Needle-in-RAG: Prompt-Conditioned Character-Level Traceback of Poisoned Spans in Retrieved Evidence

Retrieval-augmented generation (RAG) improves factual grounding by conditioning large language models on retrieved evidence, but it also opens a data-layer attack surface: poisoned corpus entries can steer outputs without changing model parameters. Existing defenses and traceback methods are largely passage-level, which is too coarse for modern attacks whose effective payload may be a short fabricated claim, trigger phrase, or hidden instruction embedded inside an otherwise benign chunk. We study black-box character-level poison traceback in RAG and present RAGCharacter, a two-pass forensic framework that localizes the responsible retrieved span for a concrete misgeneration event. Pass-0 runs standard RAG while logging a prompt-anchored execution trace. Pass-1 re-enters a triggered trace and performs event-conditioned traceback over prompt-used evidence via budgeted counterfactual masking and replay, yielding an attribution span for forensic reporting and a causal span under the logged trace. We further introduce an evaluation protocol that measures both event-level chunk traceback and character-level localization fidelity. Across two QA corpora, five poisoning attack families, six target LLMs, and multiple passage- and character-level baselines, RAGCharacter achieves the best overall trade-off within our benchmark between localization accuracy and low over-attribution. These results suggest that prompt-conditioned, black-box character-level traceback can be feasible, moving RAG forensics from document-level suspicion toward finer-grained evidence auditing and potential remediation.

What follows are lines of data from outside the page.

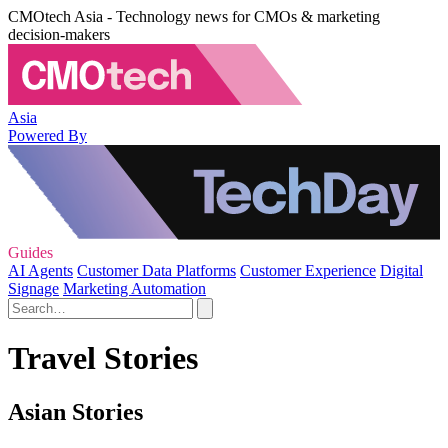
CMOtech Asia - Technology news for CMOs & marketing
decision-makers
Asia
Powered By
Guides
AI Agents
Customer Data Platforms
Customer Experience
Digital
Signage
Marketing Automation
Travel Stories
Asian Stories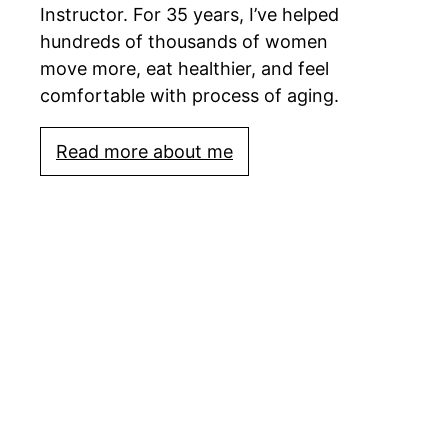
Instructor. For 35 years, I’ve helped
hundreds of thousands of women
move more, eat healthier, and feel
comfortable with process of aging.
Read more about me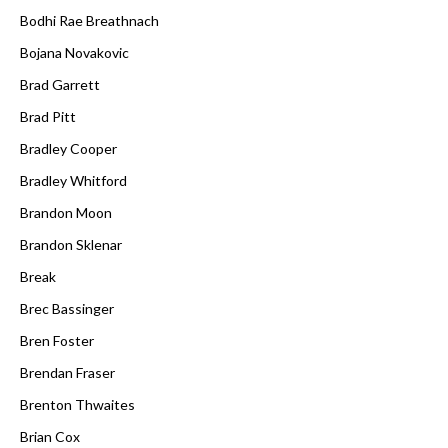
Bodhi Rae Breathnach
Bojana Novakovic
Brad Garrett
Brad Pitt
Bradley Cooper
Bradley Whitford
Brandon Moon
Brandon Sklenar
Break
Brec Bassinger
Bren Foster
Brendan Fraser
Brenton Thwaites
Brian Cox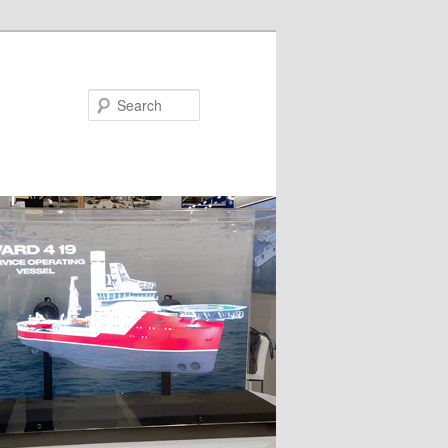
Search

翻译：检索增强生成（RAG）通过将大语言模型与检索证据进行条件化处理来提升事实依据，但同时也引入了数据层攻击面：被投毒的语料库条目无需修改模型参数即可改变输出。现有防御与溯源方法主要基于段落级别，这对于现代攻击而言粒度过于粗糙——其有效载荷可能是短小的伪造声明、触发短语或嵌入良性文本块中的隐蔽指令。我们研究了RAG中黑盒字符级中毒溯源问题，并提出了RAGCharacter——一种双阶段取证框架，可定位具体错误生成事件中引发问题的检索跨度。阶段0运行标准RAG并记录提示锚定的执行轨迹；阶段1重新进入被触发轨迹，通过预算限制的反事实遮蔽与重放对提示使用证据执行事件条件化溯源，生成用于取证报告的归因跨度及基于记录轨迹的因果跨度。我们进一步提出评估协议，可同时衡量事件级段落溯源与字符级定位保真度。在两组QA语料库、五类投毒攻击族、六个目标大语言模型及多个段落/字符级基线方法的对比中，RAGCharacter在定位准确度与低过度归因之间实现了本基准测试范围内的最佳整体权衡。这些结果表明，基于提示条件化的黑盒字符级溯源具备可行性，推动RAG取证从文档级怀疑迈向更细粒度的证据审计与潜在修复。